My friends and family have always known me as a very optimistic person. I love life, I love people. I had worked in Cyprus, and even when I could not return home to my beloved Syria because the war had already started, giving up was the last thing I had in mind. In Lebanon, I started supporting my fellow Syrians and Palestinian-Syrians. They needed me, and their smiles and appreciation kept me going. I woke up every morning to volunteer with DPNA, a partner organization of CARE. But about a year ago, I could not bear the situation anyone. I felt the refugees’ suffering, the Syrians’, the Palestinians’, the Syrian-Palestinians’. I felt their misery, their destroyed hopes and dreams. And I also thought about my own life, my future. I had lost hope. Before the war in Syria started, I had my whole life ahead of me. But then, at 27, my life as it was suddenly took a break. As much as I loved to volunteer, I could not work legally in my profession as an engineer anymore. I had studied, I had money, a good job. Suddenly, I stood there with nothing at all. Being a refugee also means taking away your future, your dreams.
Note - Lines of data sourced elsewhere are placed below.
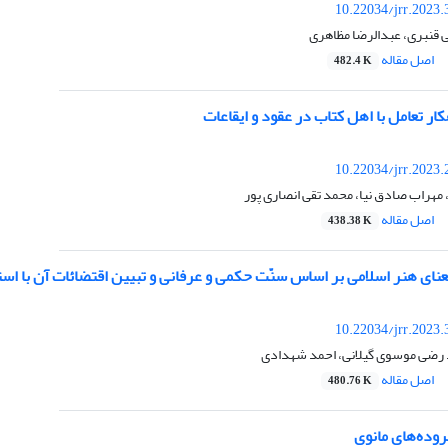
10.22034/jrr.2023
 قنبری، عبدالرضا مظاهری
اصل مقاله
482.4 K
کار تعامل با اهل کتاب در عقود و ایقاعات
10.22034/jrr.2023
هراب صادق نیا، محمد تقی انصاری پور
اصل مقاله
438.38 K
نای هنر اسلامی بر اساس سنّت حکمی و عرفانی و تبیین اقتضائات آن با استن
10.22034/jrr.2023
رضی موسوی گیلانی، احمد شهدادی
اصل مقاله
480.76 K
روده‌های مانوی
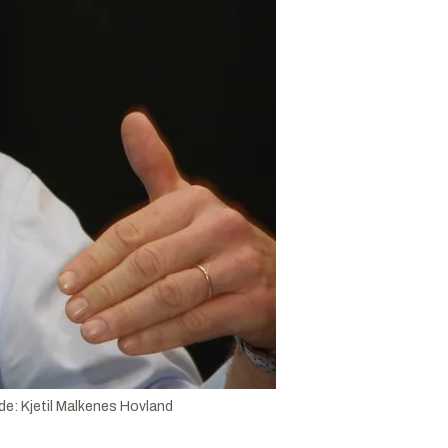
lde:
Kjetil Malkenes Hovland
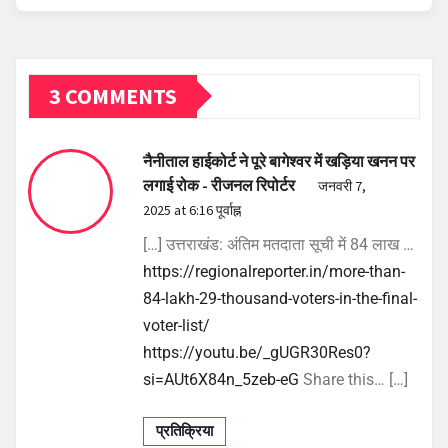
3 COMMENTS
नैनीताल हाईकोर्ट ने पूरे बागेश्वर में खड़िया खनन पर
लगाई रोक - रीजनल रिपोर्टर
जनवरी 7,
2025 at 6:16 पूर्वाह्न
[…] उत्तराखंड: अंतिम मतदाता सूची में 84 लाख …
https://regionalreporter.in/more-than-
84-lakh-29-thousand-voters-in-the-final-
voter-list/
https://youtu.be/_gUGR30Res0?
si=AUt6X84n_5zeb-eG
Share this… […]
प्रतिक्रिया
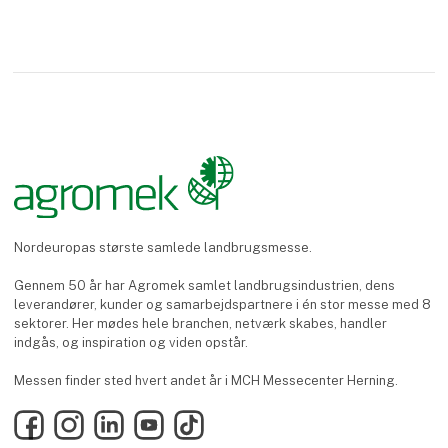
Nordeuropas største samlede landbrugsmesse.
Gennem 50 år har Agromek samlet landbrugsindustrien, dens
leverandører, kunder og samarbejdspartnere i én stor messe med 8
sektorer. Her mødes hele branchen, netværk skabes, handler
indgås, og inspiration og viden opstår.
Messen finder sted hvert andet år i MCH Messecenter Herning.
Facebook
Instagram
LinkedIn
YouTube
TikTok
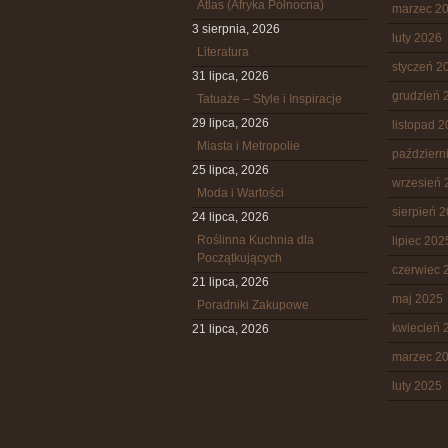
Atlas (Afryka Północna)
marzec 2
3 sierpnia, 2026
luty 2026
Literatura
styczeń 2
31 lipca, 2026
grudzień 
Tatuaże – Style i Inspiracje
29 lipca, 2026
listopad 
Miasta i Metropolie
październ
25 lipca, 2026
wrzesień 
Moda i Wartości
sierpień 
24 lipca, 2026
Roślinna Kuchnia dla
lipiec 202
Początkujących
czerwiec 
21 lipca, 2026
maj 2025
Poradniki Zakupowe
kwiecień 
21 lipca, 2026
marzec 2
luty 2025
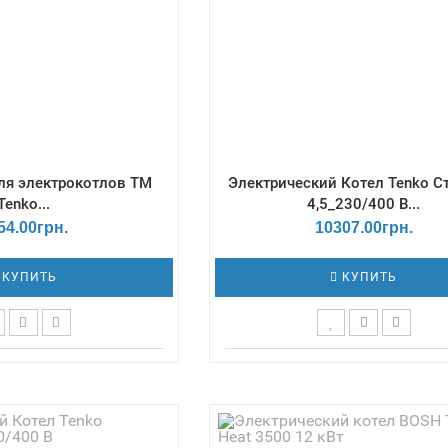
для электрокотлов ТМ
Электрический Котел Tenko C
Tenko...
4,5_230/400 В...
54.00грн.
10307.00грн.
КУПИТЬ
КУПИТЬ
азмеры Г*Ш*В, мм -
Терморегулятор - Механиче
Длина провода - 0,5 м /
Габаритные размеры Г*Ш*В,
й ток - до 0,4 А /
175х262х623 / Давление - 3
азон, ГГц - 2,4-2,5 /
Емкость теплообменника, дм3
I did not get on the boat. After long discussions with my family and friends, I am still in Lebanon, and I am still supporting my fellow refugees. I am leading a project to train other volunteers now. Refugees are in need of humanitarian support. The refugees I work with have been engineers like myself; they were doctors, teachers, farmers and workers. We had normal lives, and, as much as we refugees appreciate Europe for what it is, it’s not “heaven on earth” for us. Like me, most refugees dream about going back home, going back to Syria. But if peace will not be restored and neighbouring countries such as Lebanon continue to struggle with the burden of hosting more than four million refugees, Europe for some seems to be the only option to live a life in dignity. We humans are all quite similar: We love our friends, our families, our home. We do not give this up easily. But bombs and bullets keep us away from the place we love most.
I follow the news, I follow the discussions. I hear politicians talk about the necessity that the EU resumes its rescue missions; about issuing asylum to Syrians and other refugees before they have to travel on unsafe waters. I am truly touched that so many people around the world cry out about our suffering, that people around the world care. They understand that I have not chosen to be born as a Palestinian Syrian, as you have not chosen to be born as a European. I do not wish my situation to anyone. But I would hope that we could make this time in history a time of change. Europeans have gone through similar pain as I have, just a few generations ago. Many people in Europe have been refugees when they were young; they were the reason why grand international law projects like the Universal Declaration of Human Rights and the Geneva Refugee Convention were drafted in the first place! I really hope that people in Europe can remind themselves of the bond of humanity that connects us all and that remains the strongest medicine against desperation and powerlessness.
But more than anything I hope that European and other leaders around the world resume their efforts to push for peace talks. In the end of the day most refugees hope that they can cease to be called refugees, that their countries will restore peace and that they can return to the places they love most: their homes.